Top 6 Skills Employers Are Looking for in Recent Grads in 2022
Article from The Muse
Recent college graduates, I have good news and bad news. The bad news is that fewer employers than ever care about entry-level candidates’ GPAs—so all those exam and assignment grades that had you camping out in the library are worth less than you may have thought.
The good news is that fewer employers than ever care about entry-level candidates’ GPAs—so the actual knowledge and skills you gained from your education and other experiences matter way more than the numbers on your transcript.
According to a new report from the National Association of Colleges and Employers (NACE), 37% of employers intend on screening recent grad applicants by GPA—down from a recent high of 73.3% just a few years ago.
As a recent grad, you’re probably more aware than anybody that grades aren’t necessarily a reflection of how much you learned in school or what you’re capable of in a work environment. This shift “signals a recognition that screening by GPA may weaken efforts to build an inclusive workforce as it can put students who are balancing school with work and other responsibilities at a disadvantage in the job market,” NACE executive director Shawn VanDerziel said in a press release.
So what are employers looking for in recent grads?

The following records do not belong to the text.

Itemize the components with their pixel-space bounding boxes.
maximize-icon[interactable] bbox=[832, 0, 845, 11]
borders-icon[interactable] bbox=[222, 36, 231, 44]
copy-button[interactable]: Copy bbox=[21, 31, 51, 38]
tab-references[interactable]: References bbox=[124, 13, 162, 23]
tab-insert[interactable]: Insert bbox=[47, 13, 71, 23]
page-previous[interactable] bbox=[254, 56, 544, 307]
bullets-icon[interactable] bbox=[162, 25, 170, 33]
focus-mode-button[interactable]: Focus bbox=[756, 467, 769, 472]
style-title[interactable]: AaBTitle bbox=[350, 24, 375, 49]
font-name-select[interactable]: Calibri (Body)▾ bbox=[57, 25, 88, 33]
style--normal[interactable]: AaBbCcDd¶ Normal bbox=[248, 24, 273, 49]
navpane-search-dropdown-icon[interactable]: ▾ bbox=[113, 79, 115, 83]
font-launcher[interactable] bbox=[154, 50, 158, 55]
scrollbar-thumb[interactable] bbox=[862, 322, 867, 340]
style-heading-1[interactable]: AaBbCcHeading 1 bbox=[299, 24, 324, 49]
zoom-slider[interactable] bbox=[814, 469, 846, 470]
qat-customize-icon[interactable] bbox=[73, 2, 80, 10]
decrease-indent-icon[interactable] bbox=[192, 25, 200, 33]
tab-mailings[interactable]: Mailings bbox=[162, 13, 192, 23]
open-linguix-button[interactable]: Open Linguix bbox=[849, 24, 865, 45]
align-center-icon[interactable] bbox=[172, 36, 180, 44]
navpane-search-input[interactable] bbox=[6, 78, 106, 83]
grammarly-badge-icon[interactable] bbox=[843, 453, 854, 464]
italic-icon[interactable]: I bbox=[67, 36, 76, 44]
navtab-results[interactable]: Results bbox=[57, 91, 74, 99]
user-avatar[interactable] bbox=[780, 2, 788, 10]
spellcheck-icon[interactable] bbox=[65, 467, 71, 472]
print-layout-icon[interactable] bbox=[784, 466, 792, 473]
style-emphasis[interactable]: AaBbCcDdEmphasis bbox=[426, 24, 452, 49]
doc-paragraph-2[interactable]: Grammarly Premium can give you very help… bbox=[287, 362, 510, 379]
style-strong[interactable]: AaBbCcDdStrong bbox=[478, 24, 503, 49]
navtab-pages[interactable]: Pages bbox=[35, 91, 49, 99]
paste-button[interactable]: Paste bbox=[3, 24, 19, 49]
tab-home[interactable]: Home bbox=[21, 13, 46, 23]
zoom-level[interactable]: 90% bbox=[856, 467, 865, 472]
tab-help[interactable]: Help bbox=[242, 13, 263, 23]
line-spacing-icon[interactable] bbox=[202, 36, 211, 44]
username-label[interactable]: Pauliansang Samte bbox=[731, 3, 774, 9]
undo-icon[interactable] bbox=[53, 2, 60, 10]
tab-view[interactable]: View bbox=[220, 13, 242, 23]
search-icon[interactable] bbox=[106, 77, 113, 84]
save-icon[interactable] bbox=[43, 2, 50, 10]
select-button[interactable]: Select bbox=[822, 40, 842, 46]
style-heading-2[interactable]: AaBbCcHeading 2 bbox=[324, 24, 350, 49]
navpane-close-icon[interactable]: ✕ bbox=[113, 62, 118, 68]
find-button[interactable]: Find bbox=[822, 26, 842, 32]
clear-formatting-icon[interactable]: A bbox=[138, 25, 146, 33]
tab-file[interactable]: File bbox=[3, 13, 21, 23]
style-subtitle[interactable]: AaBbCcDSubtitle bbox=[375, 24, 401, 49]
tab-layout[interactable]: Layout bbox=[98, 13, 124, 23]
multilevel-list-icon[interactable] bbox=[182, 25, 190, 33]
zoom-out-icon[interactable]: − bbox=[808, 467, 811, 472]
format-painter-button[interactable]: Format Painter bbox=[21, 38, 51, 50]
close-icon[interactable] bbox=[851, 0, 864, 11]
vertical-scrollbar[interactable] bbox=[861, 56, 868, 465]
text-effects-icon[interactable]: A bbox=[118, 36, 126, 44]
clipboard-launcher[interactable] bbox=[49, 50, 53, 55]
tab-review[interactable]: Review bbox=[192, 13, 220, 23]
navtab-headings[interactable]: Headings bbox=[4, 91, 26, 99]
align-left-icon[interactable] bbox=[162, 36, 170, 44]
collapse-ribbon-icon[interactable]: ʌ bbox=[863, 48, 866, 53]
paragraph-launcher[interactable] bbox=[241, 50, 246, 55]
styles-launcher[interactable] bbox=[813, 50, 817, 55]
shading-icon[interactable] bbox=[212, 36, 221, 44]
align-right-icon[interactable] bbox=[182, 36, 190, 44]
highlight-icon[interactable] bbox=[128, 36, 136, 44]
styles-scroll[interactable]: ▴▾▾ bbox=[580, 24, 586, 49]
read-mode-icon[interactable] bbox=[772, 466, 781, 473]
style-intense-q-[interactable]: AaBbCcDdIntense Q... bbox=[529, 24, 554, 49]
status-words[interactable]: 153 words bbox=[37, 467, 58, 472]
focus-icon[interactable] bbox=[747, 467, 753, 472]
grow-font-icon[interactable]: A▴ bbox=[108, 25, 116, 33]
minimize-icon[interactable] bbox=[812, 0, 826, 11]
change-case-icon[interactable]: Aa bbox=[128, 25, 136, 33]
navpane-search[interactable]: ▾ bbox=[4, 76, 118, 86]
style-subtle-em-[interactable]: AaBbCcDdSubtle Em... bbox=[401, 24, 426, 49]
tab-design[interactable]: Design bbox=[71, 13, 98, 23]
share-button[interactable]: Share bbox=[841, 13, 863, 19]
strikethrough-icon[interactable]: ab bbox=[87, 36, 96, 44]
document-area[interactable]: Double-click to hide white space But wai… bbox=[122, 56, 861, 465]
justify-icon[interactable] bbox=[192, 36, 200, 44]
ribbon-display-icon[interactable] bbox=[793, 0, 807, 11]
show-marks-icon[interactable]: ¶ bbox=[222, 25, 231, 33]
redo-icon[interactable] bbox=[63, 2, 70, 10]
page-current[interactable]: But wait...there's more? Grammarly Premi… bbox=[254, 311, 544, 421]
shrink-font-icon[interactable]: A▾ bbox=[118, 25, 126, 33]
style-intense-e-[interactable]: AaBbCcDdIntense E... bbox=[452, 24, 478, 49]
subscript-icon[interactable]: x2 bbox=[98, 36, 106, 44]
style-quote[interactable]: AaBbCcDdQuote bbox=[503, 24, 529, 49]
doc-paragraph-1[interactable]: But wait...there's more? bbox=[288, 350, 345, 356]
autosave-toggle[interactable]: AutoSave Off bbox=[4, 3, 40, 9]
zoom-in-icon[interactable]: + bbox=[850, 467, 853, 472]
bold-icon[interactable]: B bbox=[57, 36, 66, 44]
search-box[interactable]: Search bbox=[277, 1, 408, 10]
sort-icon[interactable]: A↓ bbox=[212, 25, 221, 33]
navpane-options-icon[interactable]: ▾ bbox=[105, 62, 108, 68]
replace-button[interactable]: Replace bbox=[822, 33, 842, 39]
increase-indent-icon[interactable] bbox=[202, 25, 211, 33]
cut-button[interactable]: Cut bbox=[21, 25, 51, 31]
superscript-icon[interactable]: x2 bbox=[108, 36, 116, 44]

The skills and abilities that you’ll actually use in the workplace. Here are the attributes that the most employers ranked as very/extremely important for the 2022-2023 recruiting year:
- Problem-solving skills (61.4% of employers said this was very or extremely important): Employers want workers who can identify issues and come up with solutions. Regardless of what your major was, you likely had to evaluate different aspects of an issue or question, decide on possible methods for finding an answer or drawing a conclusion, execute on one of these methods, and back up your decisions—all vital components of problem-solving.
- Ability to work in a team (61%): Those group projects were good for something. You can also use team sports and other group extracurriculars to demonstrate your ability to work well with others.
- Strong work ethic (52.4%): You just finished college, and you may have managed part-time jobs and/or extracurriculars on top of that. So you know how to work hard and get things done. (Read more about how to demonstrate soft skills—like work ethic—in your job search.)
- Analytical/quantitative skills (50.4%): These are the skills that help you find, evaluate, and synthesize information to make decisions and/or solve problems. For example, in college you may have had to analyze data for science or business courses, or you may have had to choose the right sources and incorporate them into a research project or paper.
- Communication skills (50%): Communication skills encapsulates any way you might share or receive information from others. In college you participated in class discussions, put together presentations, sent emails, and submitted written assignments like papers and lab reports.
Bonus tips for showing off your skills as a recent grad
So how do you show companies that you have these skills and qualities? Here are a few pointers for your resume, cover letter, interview, and overall job hunt:
- Figure out what a specific company wants by closely reading the job description they’ve posted. Then, tailor your resume and other application materials to emphasize the skills you have that matter most for this job.
- Leverage internships and part-time jobs. These experiences show that you have the professional skills necessary to thrive in a full-time role. In fact, the NACE report found that relevant internship experience is the top deciding factor when there are two equally qualified recent grads competing for a position.
- Don’t restrict experience to paid work. Volunteer experience, extracurricular activities, projects, and coursework are all ways you could have acquired and used the skills employers are looking for. So mention that fundraising event you organized for a local hospital or the project that sent you out into the field to observe wildlife behavior.
- Don’t skip the cover letter. Cover letters can be hard to write, but even when they’re optional, they’re almost always worth it. You can use your cover letter to give specific examples of when you’ve used the skills an employer is looking for and connect your education and past experience to the entry-level role you want.
- Prepare for your interview. Be ready to answer common interview questions and prep a few stories that show how you’ve used skills and demonstrated qualities employers are looking for.